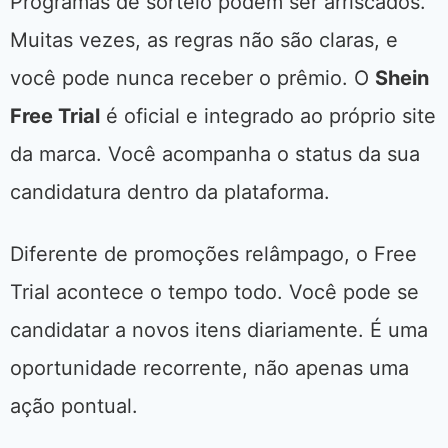
Programas de sorteio podem ser arriscados.
Muitas vezes, as regras não são claras, e
você pode nunca receber o prêmio. O
Shein
Free Trial
é oficial e integrado ao próprio site
da marca. Você acompanha o status da sua
candidatura dentro da plataforma.
Diferente de promoções relâmpago, o Free
Trial acontece o tempo todo. Você pode se
candidatar a novos itens diariamente. É uma
oportunidade recorrente, não apenas uma
ação pontual.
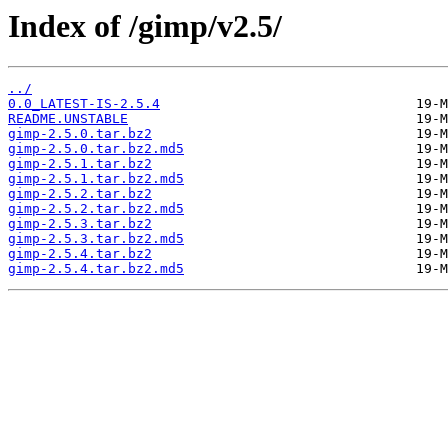
Index of /gimp/v2.5/
../
0.0_LATEST-IS-2.5.4
README.UNSTABLE
gimp-2.5.0.tar.bz2
gimp-2.5.0.tar.bz2.md5
gimp-2.5.1.tar.bz2
gimp-2.5.1.tar.bz2.md5
gimp-2.5.2.tar.bz2
gimp-2.5.2.tar.bz2.md5
gimp-2.5.3.tar.bz2
gimp-2.5.3.tar.bz2.md5
gimp-2.5.4.tar.bz2
gimp-2.5.4.tar.bz2.md5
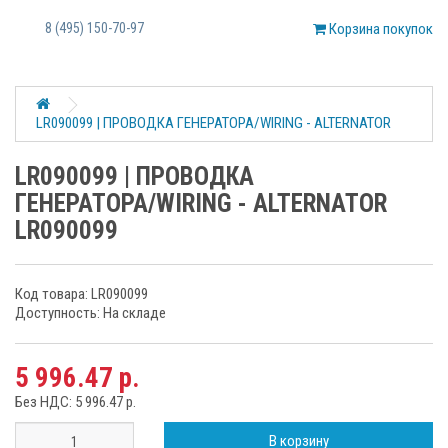
8 (495) 150-70-97
Корзина покупок
LR090099 | ПРОВОДКА ГЕНЕРАТОРА/WIRING - ALTERNATOR
LR090099 | ПРОВОДКА
ГЕНЕРАТОРА/WIRING - ALTERNATOR
LR090099
Код товара: LR090099
Доступность: На складе
5 996.47 р.
Без НДС: 5 996.47 р.
В корзину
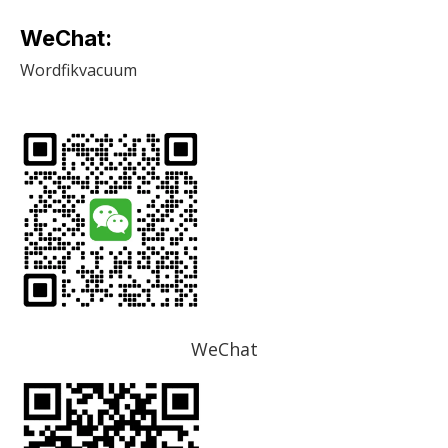
WeChat:
Wordfikvacuum
WeChat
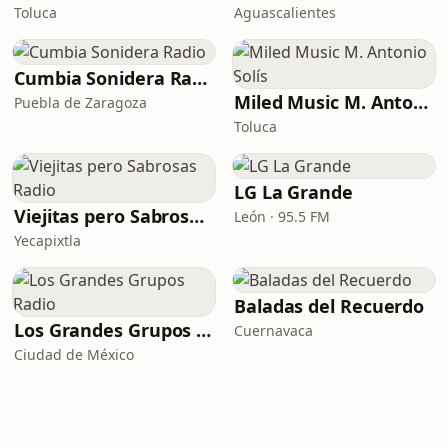
Toluca
Aguascalientes
Cumbia Sonidera Radio
Miled Music M. Antonio Solís
Puebla de Zaragoza
Toluca
LG La Grande
Viejitas pero Sabrosas Radio
León · 95.5 FM
Yecapixtla
Baladas del Recuerdo
Los Grandes Grupos Radio
Cuernavaca
Ciudad de México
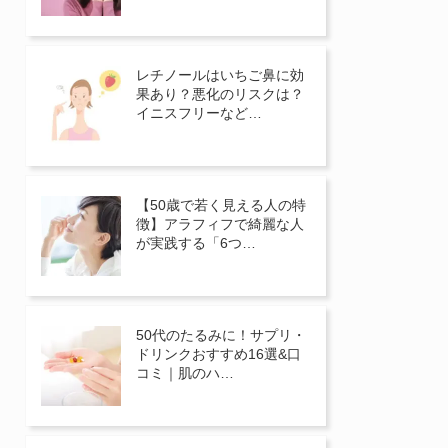
レチノールはいちご鼻に効
果あり？悪化のリスクは？
イニスフリーなど…
【50歳で若く見える人の特
徴】アラフィフで綺麗な人
が実践する「6つ…
50代のたるみに！サプリ・
ドリンクおすすめ16選&口
コミ｜肌のハ…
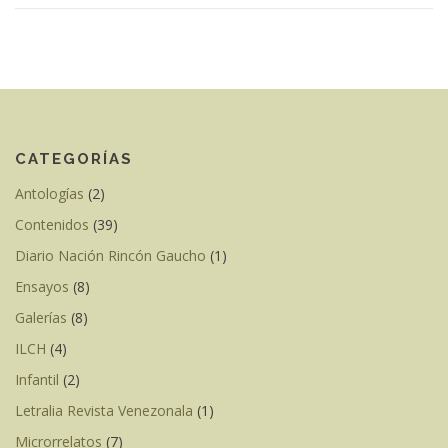
CATEGORÍAS
Antologías
(2)
Contenidos
(39)
Diario Nación Rincón Gaucho
(1)
Ensayos
(8)
Galerías
(8)
ILCH
(4)
Infantil
(2)
Letralia Revista Venezonala
(1)
Microrrelatos
(7)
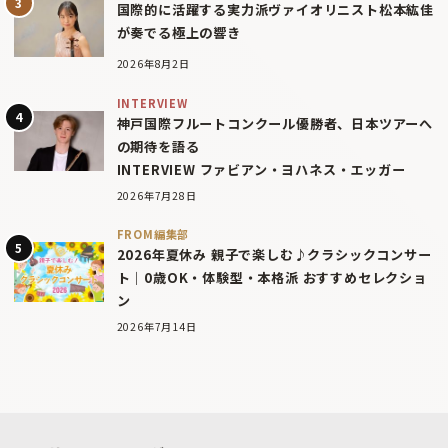
国際的に活躍する実力派ヴァイオリニスト松本紘佳
が奏でる極上の響き
2026年8月2日
INTERVIEW
神戸国際フルートコンクール優勝者、日本ツアーへ
の期待を語る
INTERVIEW ファビアン・ヨハネス・エッガー
2026年7月28日
FROM編集部
2026年夏休み 親子で楽しむ♪クラシックコンサー
ト｜0歳OK・体験型・本格派 おすすめセレクショ
ン
2026年7月14日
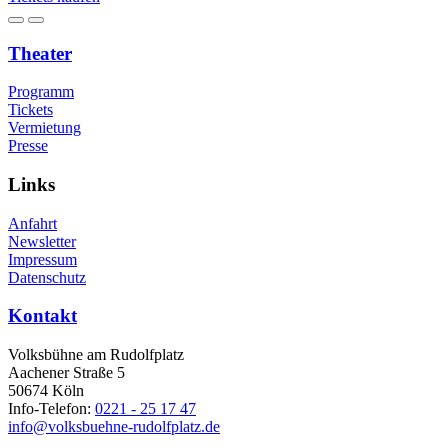
Theater
Programm
Tickets
Vermietung
Presse
Links
Anfahrt
Newsletter
Impressum
Datenschutz
Kontakt
Volksbühne am Rudolfplatz
Aachener Straße 5
50674 Köln
Info-Telefon:
0221 - 25 17 47
info@volksbuehne-rudolfplatz.de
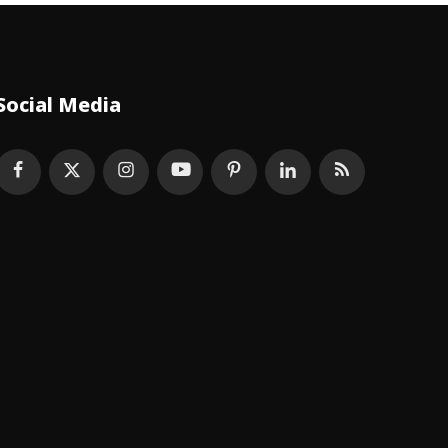
Social Media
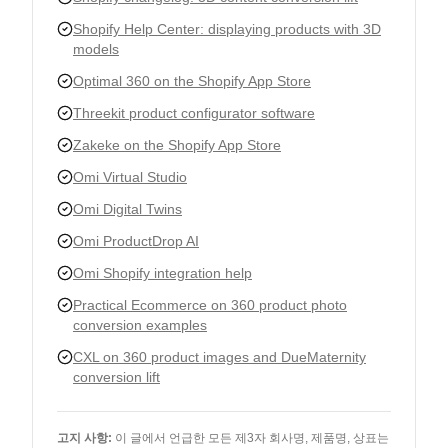
Shopify Help Center: displaying products with 3D
models
Optimal 360 on the Shopify App Store
Threekit product configurator software
Zakeke on the Shopify App Store
Omi Virtual Studio
Omi Digital Twins
Omi ProductDrop AI
Omi Shopify integration help
Practical Ecommerce on 360 product photo
conversion examples
CXL on 360 product images and DueMaternity
conversion lift
고지 사항
:
이 글에서 언급한 모든 제3자 회사명, 제품명, 상표는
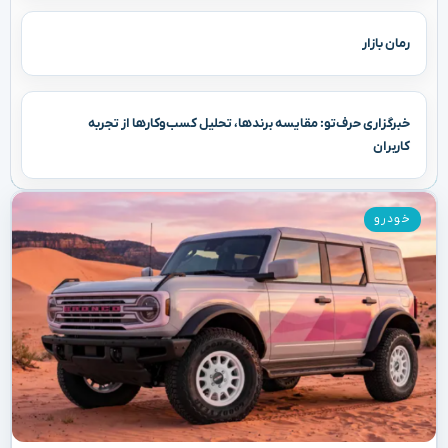
رمان بازار
خبرگزاری حرف‌تو: مقایسه برندها، تحلیل کسب‌وکارها از تجربه
کاربران
خودرو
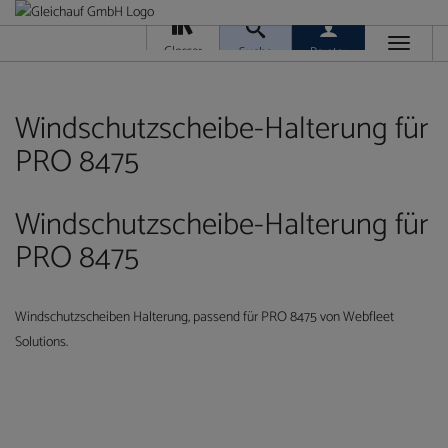
Toggle
Glossar
Suche
Berater
navigati
Da
M
Ver
Windschutzscheibe-Halterung für
PRO 8475
Windschutzscheibe-Halterung für
PRO 8475
Ra
T
Ge
/
Windschutzscheiben Halterung, passend für PRO 8475 von Webfleet
Ver
Solutions.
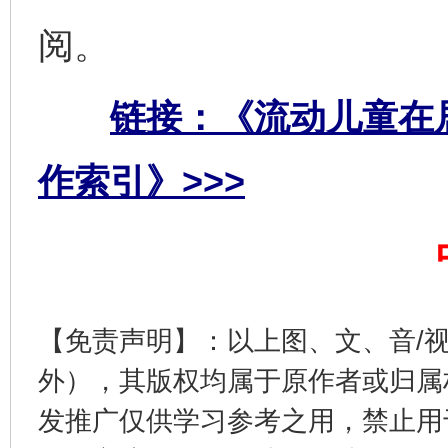
阅。
链接：《流动儿童在
作索引》>>>
完善运行机制助力责任有效落实
一纸欠条
【免责声明】：以上图、文、音/
外），其版权均属于原作者或归属
发推广仅供学习参考之用，禁止用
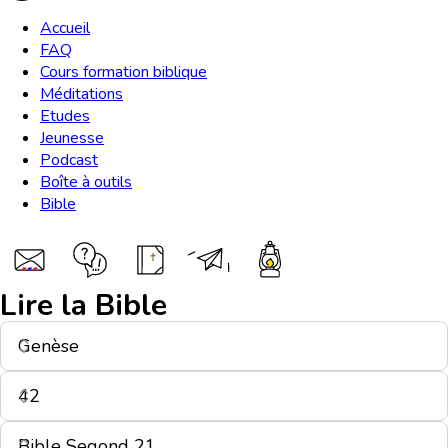
Accueil
FAQ
Cours formation biblique
Méditations
Etudes
Jeunesse
Podcast
Boîte à outils
Bible
Lire la Bible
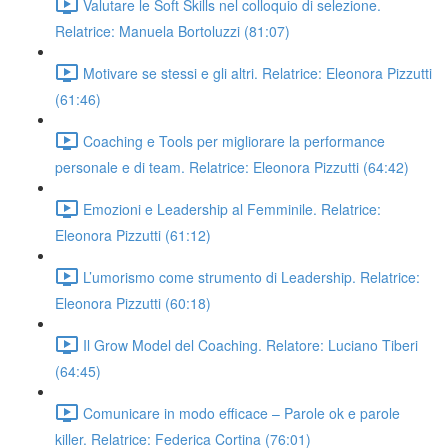
Valutare le Soft Skills nel colloquio di selezione.
Relatrice: Manuela Bortoluzzi (81:07)
Motivare se stessi e gli altri. Relatrice: Eleonora Pizzutti
(61:46)
Coaching e Tools per migliorare la performance
personale e di team. Relatrice: Eleonora Pizzutti (64:42)
Emozioni e Leadership al Femminile. Relatrice:
Eleonora Pizzutti (61:12)
L’umorismo come strumento di Leadership. Relatrice:
Eleonora Pizzutti (60:18)
Il Grow Model del Coaching. Relatore: Luciano Tiberi
(64:45)
Comunicare in modo efficace – Parole ok e parole
killer. Relatrice: Federica Cortina (76:01)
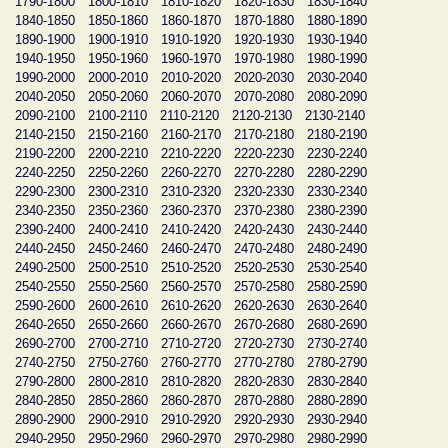
1790-1800
1800-1810
1810-1820
1820-1830
1830-1840
1840-1850
1850-1860
1860-1870
1870-1880
1880-1890
1890-1900
1900-1910
1910-1920
1920-1930
1930-1940
1940-1950
1950-1960
1960-1970
1970-1980
1980-1990
1990-2000
2000-2010
2010-2020
2020-2030
2030-2040
2040-2050
2050-2060
2060-2070
2070-2080
2080-2090
2090-2100
2100-2110
2110-2120
2120-2130
2130-2140
2140-2150
2150-2160
2160-2170
2170-2180
2180-2190
2190-2200
2200-2210
2210-2220
2220-2230
2230-2240
2240-2250
2250-2260
2260-2270
2270-2280
2280-2290
2290-2300
2300-2310
2310-2320
2320-2330
2330-2340
2340-2350
2350-2360
2360-2370
2370-2380
2380-2390
2390-2400
2400-2410
2410-2420
2420-2430
2430-2440
2440-2450
2450-2460
2460-2470
2470-2480
2480-2490
2490-2500
2500-2510
2510-2520
2520-2530
2530-2540
2540-2550
2550-2560
2560-2570
2570-2580
2580-2590
2590-2600
2600-2610
2610-2620
2620-2630
2630-2640
2640-2650
2650-2660
2660-2670
2670-2680
2680-2690
2690-2700
2700-2710
2710-2720
2720-2730
2730-2740
2740-2750
2750-2760
2760-2770
2770-2780
2780-2790
2790-2800
2800-2810
2810-2820
2820-2830
2830-2840
2840-2850
2850-2860
2860-2870
2870-2880
2880-2890
2890-2900
2900-2910
2910-2920
2920-2930
2930-2940
2940-2950
2950-2960
2960-2970
2970-2980
2980-2990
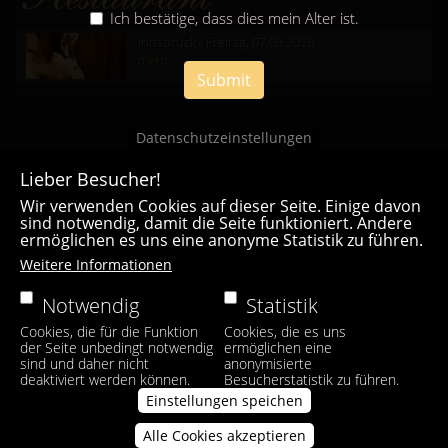
Ich bestätige, dass dies mein Alter ist.
Innsbruck - Freitag, 07.08.2026
mehr...
Submit
Datenschutzeinstellungen
Lieber Besucher!
Wir verwenden Cookies auf dieser Seite. Einige davon
sind notwendig, damit die Seite funktioniert. Andere
ermöglichen es uns eine anonyme Statistik zu führen.
Casa Bianca Innsbruck
Weitere Informationen
Facebook
|
Instagram
Notwendig
Statistik
Cookies, die für die Funktion
Cookies, die es uns
der Seite unbedingt notwendig
ermöglichen eine
sind und daher nicht
anonymisierte
deaktiviert werden können.
Besucherstatistik zu führen.
Einstellungen speichen
Alle Cookies akzeptieren
Zustimmung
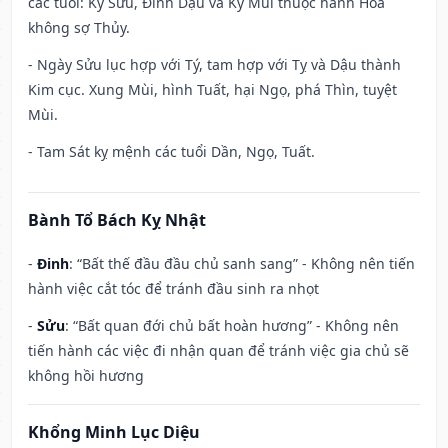
các tuổi: Kỷ Sửu, Đinh Dậu và Kỷ Mùi thuộc hành Hỏa
không sợ Thủy.
- Ngày Sửu lục hợp với Tý, tam hợp với Tỵ và Dậu thành
Kim cục. Xung Mùi, hình Tuất, hại Ngọ, phá Thìn, tuyệt
Mùi.
- Tam Sát kỵ mệnh các tuổi Dần, Ngọ, Tuất.
Bành Tổ Bách Kỵ Nhật
-
Đinh
: “Bất thế đầu đầu chủ sanh sang” - Không nên tiến
hành việc cắt tóc để tránh đầu sinh ra nhọt
-
Sửu
: “Bất quan đới chủ bất hoàn hương” - Không nên
tiến hành các việc đi nhận quan để tránh việc gia chủ sẽ
không hồi hương
Khổng Minh Lục Diệu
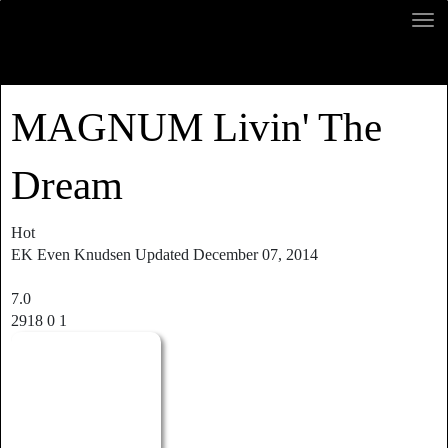
MAGNUM Livin' The
Dream
Hot
EK
Even Knudsen
Updated
December 07, 2014
7.0
2918
0
1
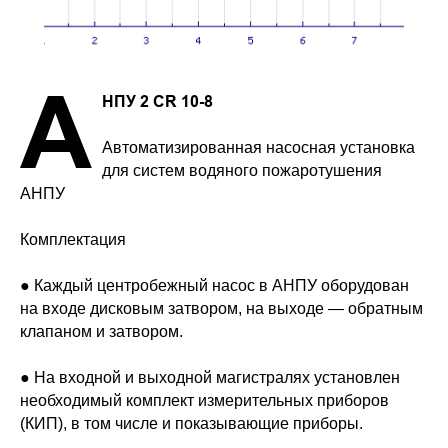
А
НПУ 2 CR 10-8
Автоматизированная насосная установка
для систем водяного пожаротушения
АНПУ
Комплектация
● Каждый центробежный насос в АНПУ оборудован
на входе дисковым затвором, на выходе — обратным
клапаном и затвором.
● На входной и выходной магистралях установлен
необходимый комплект измерительных приборов
(КИП), в том числе и показывающие приборы.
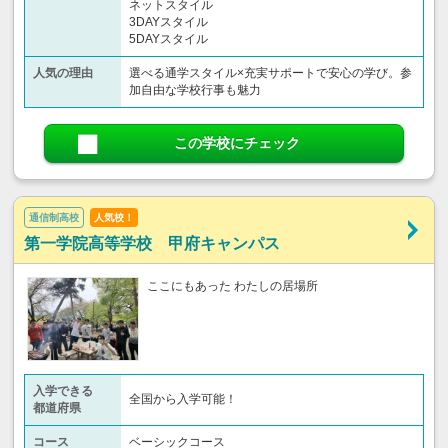
ネットスタイル
3DAYスタイル
5DAYスタイル
人気の理由
選べる通学スタイル×充実サポートで安心の学び。参
加自由な学校行事も魅力
この学校にチェック
通信制高校
人気校！
第一学院高等学校 甲府キャンパス
ここにもあった わたしの居場所
入学できる
全国から入学可能！
都道府県
コース
ベーシックコース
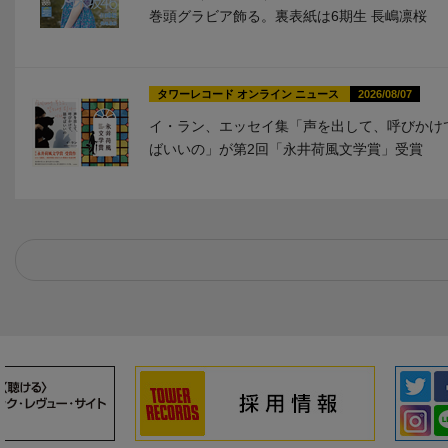
巻頭グラビア飾る。裏表紙は6期生 長嶋凛桜
タワーレコード オンライン ニュース
2026/08/07
イ・ラン、エッセイ集「声を出して、呼びかけ
ばいいの」が第2回「永井荷風文学賞」受賞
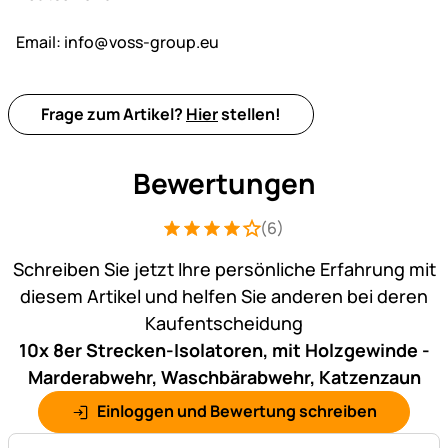
Email:
info@voss-group.eu
Frage zum Artikel?
Hier
stellen!
Bewertungen
(6)
Bewertung: 4 von 5 (6 Bewertungen)
6 Bewertungen
Schreiben Sie jetzt Ihre persönliche Erfahrung mit
diesem Artikel und helfen Sie anderen bei deren
Kaufentscheidung
10x 8er Strecken-Isolatoren, mit Holzgewinde -
Marderabwehr, Waschbärabwehr, Katzenzaun
Einloggen und Bewertung schreiben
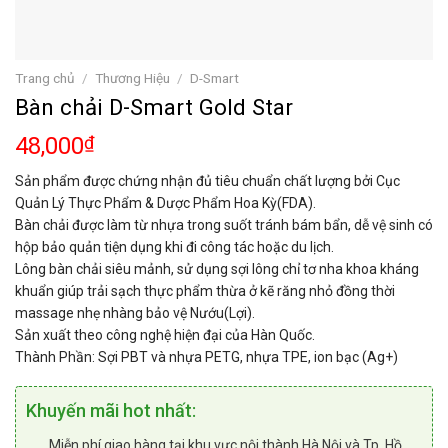
Trang chủ
/
Thương Hiệu
/
D-Smart
Bàn chải D-Smart Gold Star
48,000
₫
Sản phẩm được chứng nhận đủ tiêu chuẩn chất lượng bởi Cục
Quản Lý Thực Phẩm & Dược Phẩm Hoa Kỳ(FDA).
Bàn chải được làm từ nhựa trong suốt tránh bám bẩn, dễ vệ sinh có
hộp bảo quản tiện dụng khi đi công tác hoặc du lịch.
Lông bàn chải siêu mảnh, sử dụng sợi lông chỉ tơ nha khoa kháng
khuẩn giúp trải sạch thực phẩm thừa ở kẽ răng nhỏ đồng thời
massage nhẹ nhàng bảo vệ Nướu(Lợi).
Sản xuất theo công nghệ hiện đại của Hàn Quốc.
Thành Phần: Sợi PBT và nhựa PETG, nhựa TPE, ion bạc (Ag+)
Khuyến mãi hot nhất:
Miễn phí giao hàng tại khu vực nội thành Hà Nội và Tp. Hồ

================

**Exercise objective**
Return solely the number of lines in the data that include the word "quan".

**Task answer**
2